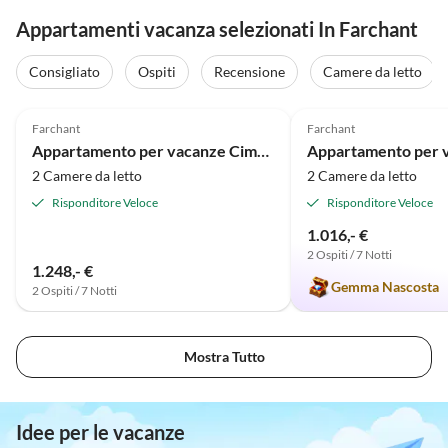
Appartamenti vacanza selezionati In Farchant
Consigliato
Ospiti
Recensione
Camere da letto
4.8
(3)
4.9
(2)
Farchant
Farchant
Appartamento per vacanze Cima della montagna
2 Camere da letto
2 Camere da letto
Risponditore Veloce
Risponditore Veloce
1.016,- €
2 Ospiti / 7 Notti
1.248,- €
Gemma Nascosta
2 Ospiti / 7 Notti
Mostra Tutto
Idee per le vacanze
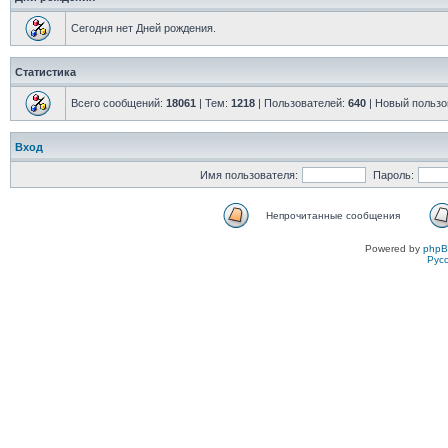
Сегодня нет Дней рождения.
Статистика
Всего сообщений:
18061
| Тем:
1218
| Пользователей:
640
| Новый пользо
Вход
Имя пользователя:
Пароль:
Непрочитанные сообщения
Powered by
php
Рус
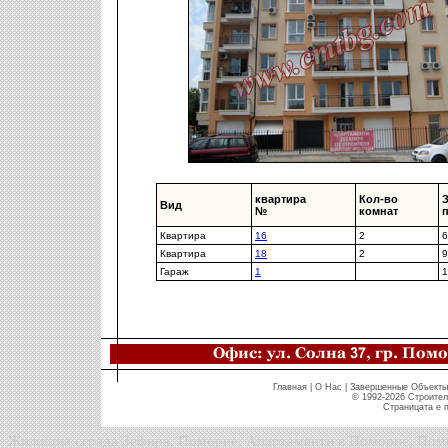
квартира
Кол-во
Вид
№
комнат
Квартира
16
2
6
Квартира
18
2
9
Гараж
1
1
Главная
|
O Нас
|
Завершенные Объекты
© 1992-2026 Строител
Страницата е п
Жилищна сграда Зефира, Поморие, Апартаменти в Поморие, Пом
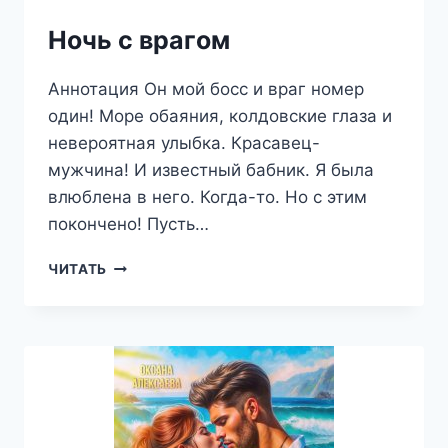
Ночь с врагом
Аннотация Он мой босс и враг номер
один! Море обаяния, колдовские глаза и
невероятная улыбка. Красавец-
мужчина! И известный бабник. Я была
влюблена в него. Когда-то. Но с этим
покончено! Пусть…
НОЧЬ
ЧИТАТЬ
С
ВРАГОМ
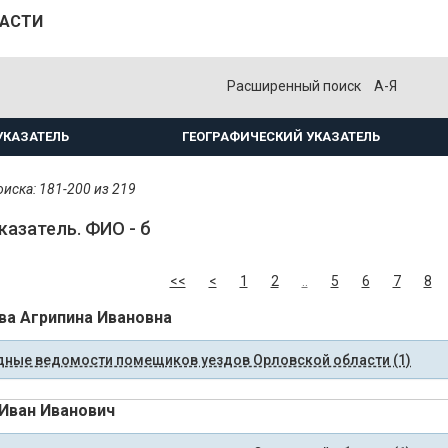
ЛАСТИ
Расширенный поиск
А-Я
УКАЗАТЕЛЬ
ГЕОГРАФИЧЕСКИЙ УКАЗАТЕЛЬ
иска: 181-200 из 219
казатель. ФИО - б
<<
<
1
2
..
5
6
7
8
ва Агрипина Ивановна
ные ведомости помещиков уездов Орловской области (1)
Иван Иванович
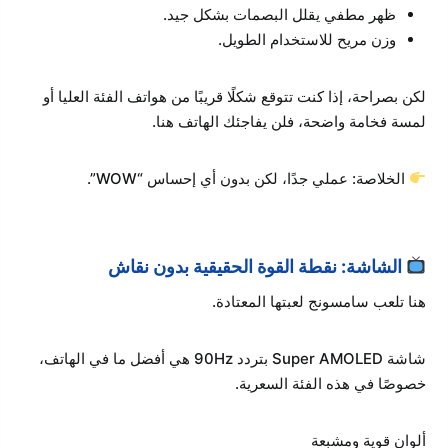
ظهر مطفي يقلل البصمات بشكل جيد.
وزن مريح للاستخدام الطويل.
لكن بصراحة، إذا كنت تتوقع شكلًا قريبًا من هواتف الفئة العليا أو
لمسة فخامة واضحة، فلن يفاجئك الهاتف هنا.
الخلاصة: عملي جدًا، لكن بدون أي إحساس “WOW”.
الشاشة: نقطة القوة الحقيقية بدون نقاش
هنا تلعب سامسونج لعبتها المعتادة.
شاشة Super AMOLED بتردد 90Hz هي أفضل ما في الهاتف،
خصوصًا في هذه الفئة السعرية.
ألوان قوية ومشبعة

=-=-=

◆ Instructions for the task: Gather up, from the records above, each line where the word "بدون" appears.

◆ Response area:
الخلاصة: عملي جدًا، لكن بدون أي إحساس “WOW”.
الشاشة: نقطة القوة الحقيقية بدون نقاش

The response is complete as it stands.